→ Instructions to follow
What you output must match the entries exactly, apart from the pictures, which are left out.

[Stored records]
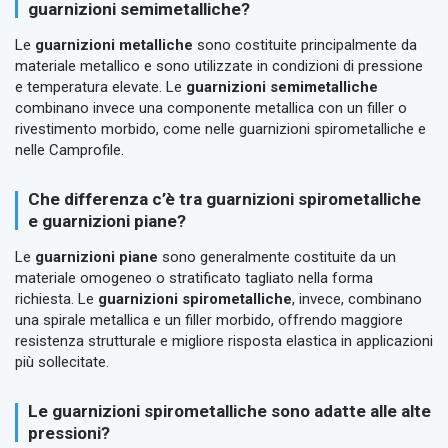
guarnizioni semimetalliche?
Le
guarnizioni metalliche
sono costituite principalmente da
materiale metallico e sono utilizzate in condizioni di pressione
e temperatura elevate. Le
guarnizioni semimetalliche
combinano invece una componente metallica con un filler o
rivestimento morbido, come nelle guarnizioni spirometalliche e
nelle Camprofile.
Che differenza c’è tra guarnizioni spirometalliche
e guarnizioni piane?
Le
guarnizioni piane
sono generalmente costituite da un
materiale omogeneo o stratificato tagliato nella forma
richiesta. Le
guarnizioni spirometalliche
, invece, combinano
una spirale metallica e un filler morbido, offrendo maggiore
resistenza strutturale e migliore risposta elastica in applicazioni
più sollecitate.
Le guarnizioni spirometalliche sono adatte alle alte
pressioni?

→ Exercise result
guarnizioni semimetalliche?
Le
guarnizioni metalliche
sono costituite principalmente da
materiale metallico e sono utilizzate in condizioni di pressione
e temperatura elevate. Le
guarnizioni semimetalliche
combinano invece una componente metallica con un filler o
rivestimento morbido, come nelle guarnizioni spirometalliche e
nelle Camprofile.
Che differenza c’è tra guarnizioni spirometalliche
e guarnizioni piane?
Le
guarnizioni piane
sono generalmente costituite da un
materiale omogeneo o stratificato tagliato nella forma
richiesta. Le
guarnizioni spirometalliche
, invece, combinano
una spirale metallica e un filler morbido, offrendo maggiore
resistenza strutturale e migliore risposta elastica in applicazioni
più sollecitate.
Le guarnizioni spirometalliche sono adatte alle alte
pressioni?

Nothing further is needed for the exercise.